Religion
- Affiliation: Hinduism
- District: Bahawalpur

Location
- State: Punjab
- Country: Pakistan
- Interactive map of Kala Dhari Mandir
- Coordinates: 29°23′49.7″N 71°40′38.5″E﻿ / ﻿29.397139°N 71.677361°E

Architecture
- Type: Hindu temple

= Kala Dhari Mandir =

Hindu temple in Pakistan

Kala Dhari Mandir or Shiri Nani Dev Kaala Dhari Jee Maharaaj Mandir is a historic Hindu temple in the Bahawalpur District of Punjab, Pakistan. It was built by Marathas around 300 years ago and was historically one of the most crowded Hindu temples in the Punjab State.

== Architecture ==
The floor of the temple is painted with black and white marble tiles. The temple pillars are carved and painted. The main gate of the temple has intricate carvings of gods and is currently kept at the Bahawalpur Museum. The windows, ventilators etc which have floral patterns and mythological figures were also kept at Bahawalpur Museum.

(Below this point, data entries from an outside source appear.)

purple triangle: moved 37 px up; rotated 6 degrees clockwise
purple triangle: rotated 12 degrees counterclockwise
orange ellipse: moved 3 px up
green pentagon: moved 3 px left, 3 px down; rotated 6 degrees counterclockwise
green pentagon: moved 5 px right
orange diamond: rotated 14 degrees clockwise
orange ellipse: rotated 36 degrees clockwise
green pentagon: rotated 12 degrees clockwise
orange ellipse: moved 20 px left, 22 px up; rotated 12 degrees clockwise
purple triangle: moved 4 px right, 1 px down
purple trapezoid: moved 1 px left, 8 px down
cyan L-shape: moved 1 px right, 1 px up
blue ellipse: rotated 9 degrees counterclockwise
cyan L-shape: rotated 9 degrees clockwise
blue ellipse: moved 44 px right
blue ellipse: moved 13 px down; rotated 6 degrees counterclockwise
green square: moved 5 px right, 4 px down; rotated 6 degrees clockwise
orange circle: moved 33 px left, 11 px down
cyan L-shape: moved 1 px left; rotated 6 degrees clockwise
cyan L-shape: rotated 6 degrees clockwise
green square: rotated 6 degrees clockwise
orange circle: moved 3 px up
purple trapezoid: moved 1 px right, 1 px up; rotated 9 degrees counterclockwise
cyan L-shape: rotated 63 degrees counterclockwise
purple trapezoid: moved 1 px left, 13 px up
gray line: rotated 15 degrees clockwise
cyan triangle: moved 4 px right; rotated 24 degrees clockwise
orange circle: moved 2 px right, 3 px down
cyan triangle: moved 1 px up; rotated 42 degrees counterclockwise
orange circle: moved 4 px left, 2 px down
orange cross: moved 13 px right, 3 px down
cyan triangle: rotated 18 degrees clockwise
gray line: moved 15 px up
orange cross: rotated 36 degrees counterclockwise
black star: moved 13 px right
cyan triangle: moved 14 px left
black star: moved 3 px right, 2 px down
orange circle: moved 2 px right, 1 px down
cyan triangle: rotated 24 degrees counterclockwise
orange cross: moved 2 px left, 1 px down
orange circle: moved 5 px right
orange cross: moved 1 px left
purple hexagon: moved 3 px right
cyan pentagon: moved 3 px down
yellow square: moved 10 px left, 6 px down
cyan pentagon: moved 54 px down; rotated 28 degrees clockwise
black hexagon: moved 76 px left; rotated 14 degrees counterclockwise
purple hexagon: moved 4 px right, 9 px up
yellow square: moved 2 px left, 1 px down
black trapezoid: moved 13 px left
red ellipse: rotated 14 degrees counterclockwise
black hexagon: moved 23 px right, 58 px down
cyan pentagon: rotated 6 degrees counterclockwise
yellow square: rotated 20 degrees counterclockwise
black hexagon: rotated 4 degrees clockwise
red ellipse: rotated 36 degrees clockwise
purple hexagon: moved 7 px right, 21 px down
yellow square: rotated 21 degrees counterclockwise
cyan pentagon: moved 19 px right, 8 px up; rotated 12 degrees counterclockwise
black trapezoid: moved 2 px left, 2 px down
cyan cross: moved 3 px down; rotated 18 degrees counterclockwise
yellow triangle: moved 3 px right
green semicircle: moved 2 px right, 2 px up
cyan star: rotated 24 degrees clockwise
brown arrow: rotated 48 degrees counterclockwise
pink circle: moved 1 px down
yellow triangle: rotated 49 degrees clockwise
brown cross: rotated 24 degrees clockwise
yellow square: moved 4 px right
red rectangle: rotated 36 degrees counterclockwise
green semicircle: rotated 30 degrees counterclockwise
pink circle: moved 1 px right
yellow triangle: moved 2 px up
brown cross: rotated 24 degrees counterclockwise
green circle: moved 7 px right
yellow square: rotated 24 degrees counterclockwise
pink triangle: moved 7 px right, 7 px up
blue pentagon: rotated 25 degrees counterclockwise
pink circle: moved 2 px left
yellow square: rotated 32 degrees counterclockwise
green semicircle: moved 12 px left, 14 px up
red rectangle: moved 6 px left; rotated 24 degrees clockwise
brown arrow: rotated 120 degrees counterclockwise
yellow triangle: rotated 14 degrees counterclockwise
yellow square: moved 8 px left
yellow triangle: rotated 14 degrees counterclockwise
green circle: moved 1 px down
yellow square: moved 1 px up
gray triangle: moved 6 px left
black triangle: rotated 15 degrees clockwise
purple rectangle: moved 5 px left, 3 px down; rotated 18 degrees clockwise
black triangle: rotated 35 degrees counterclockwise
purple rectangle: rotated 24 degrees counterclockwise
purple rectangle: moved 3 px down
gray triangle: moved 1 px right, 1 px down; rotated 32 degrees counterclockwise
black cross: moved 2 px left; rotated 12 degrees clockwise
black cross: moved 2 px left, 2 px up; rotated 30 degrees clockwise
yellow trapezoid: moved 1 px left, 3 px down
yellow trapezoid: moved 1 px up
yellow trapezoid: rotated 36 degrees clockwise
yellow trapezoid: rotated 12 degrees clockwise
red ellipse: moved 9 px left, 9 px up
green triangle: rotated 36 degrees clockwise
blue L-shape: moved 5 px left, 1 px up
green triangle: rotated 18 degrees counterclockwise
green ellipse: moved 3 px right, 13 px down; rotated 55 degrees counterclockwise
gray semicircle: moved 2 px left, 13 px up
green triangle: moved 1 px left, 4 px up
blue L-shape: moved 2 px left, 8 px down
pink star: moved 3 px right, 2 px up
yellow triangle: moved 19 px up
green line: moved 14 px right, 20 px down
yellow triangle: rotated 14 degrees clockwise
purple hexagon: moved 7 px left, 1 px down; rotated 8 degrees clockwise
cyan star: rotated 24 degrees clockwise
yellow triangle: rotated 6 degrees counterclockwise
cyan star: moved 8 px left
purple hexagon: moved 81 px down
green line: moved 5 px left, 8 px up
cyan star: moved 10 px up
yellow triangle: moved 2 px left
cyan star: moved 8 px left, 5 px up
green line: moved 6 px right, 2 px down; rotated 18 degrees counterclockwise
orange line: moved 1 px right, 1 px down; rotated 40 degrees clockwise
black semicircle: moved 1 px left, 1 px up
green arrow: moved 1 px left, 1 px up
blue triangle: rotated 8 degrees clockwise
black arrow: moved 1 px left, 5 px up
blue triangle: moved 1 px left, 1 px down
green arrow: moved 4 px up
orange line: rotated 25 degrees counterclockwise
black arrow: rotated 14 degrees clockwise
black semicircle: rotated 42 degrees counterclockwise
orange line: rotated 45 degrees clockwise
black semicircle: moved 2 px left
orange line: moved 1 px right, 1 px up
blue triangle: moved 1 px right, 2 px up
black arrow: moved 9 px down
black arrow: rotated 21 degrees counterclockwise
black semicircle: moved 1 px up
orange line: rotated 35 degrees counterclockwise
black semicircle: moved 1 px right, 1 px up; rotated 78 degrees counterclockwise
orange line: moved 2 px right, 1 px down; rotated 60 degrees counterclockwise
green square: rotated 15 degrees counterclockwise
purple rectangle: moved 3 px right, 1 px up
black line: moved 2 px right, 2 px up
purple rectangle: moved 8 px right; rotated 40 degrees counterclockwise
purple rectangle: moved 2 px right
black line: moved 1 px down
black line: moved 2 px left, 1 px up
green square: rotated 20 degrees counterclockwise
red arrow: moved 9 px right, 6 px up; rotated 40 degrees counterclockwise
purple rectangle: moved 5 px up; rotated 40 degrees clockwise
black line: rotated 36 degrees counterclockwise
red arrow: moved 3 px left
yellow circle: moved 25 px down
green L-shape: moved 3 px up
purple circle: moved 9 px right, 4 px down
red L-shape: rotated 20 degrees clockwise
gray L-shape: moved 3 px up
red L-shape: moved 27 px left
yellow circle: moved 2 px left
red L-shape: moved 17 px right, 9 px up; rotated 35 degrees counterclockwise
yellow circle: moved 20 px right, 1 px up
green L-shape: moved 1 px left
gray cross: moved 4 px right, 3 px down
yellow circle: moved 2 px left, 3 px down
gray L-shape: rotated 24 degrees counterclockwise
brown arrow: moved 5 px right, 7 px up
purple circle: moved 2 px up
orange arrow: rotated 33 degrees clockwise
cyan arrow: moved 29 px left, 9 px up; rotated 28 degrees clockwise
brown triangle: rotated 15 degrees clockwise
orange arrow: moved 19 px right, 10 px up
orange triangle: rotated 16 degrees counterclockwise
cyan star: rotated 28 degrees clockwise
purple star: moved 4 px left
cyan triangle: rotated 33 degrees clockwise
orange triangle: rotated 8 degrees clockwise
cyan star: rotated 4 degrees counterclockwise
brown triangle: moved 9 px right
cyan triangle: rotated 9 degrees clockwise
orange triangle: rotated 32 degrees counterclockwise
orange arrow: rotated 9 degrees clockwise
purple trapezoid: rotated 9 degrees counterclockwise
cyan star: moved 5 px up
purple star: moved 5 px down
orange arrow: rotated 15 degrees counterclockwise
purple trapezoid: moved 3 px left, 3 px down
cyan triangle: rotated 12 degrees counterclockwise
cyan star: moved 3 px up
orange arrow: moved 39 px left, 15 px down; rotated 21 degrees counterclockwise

Other temple artefacts and paintings are currently kept at Lahore Museum.

== Current status ==
After the creation of Pakistan, majority of the Hindu population migrated to India. In 1953, the upper floor of the building was granted to a Muslim migrant family.

The temple is not functional and the Hindu community has been demanding the restoration of the temple and to allow worship in the temple.

Currently, the Evacuee Trust Property Board has rented out the first floor of the temple to tenants and the Bahawalpur Municipal Corporation also runs a primary school on temple’s premises.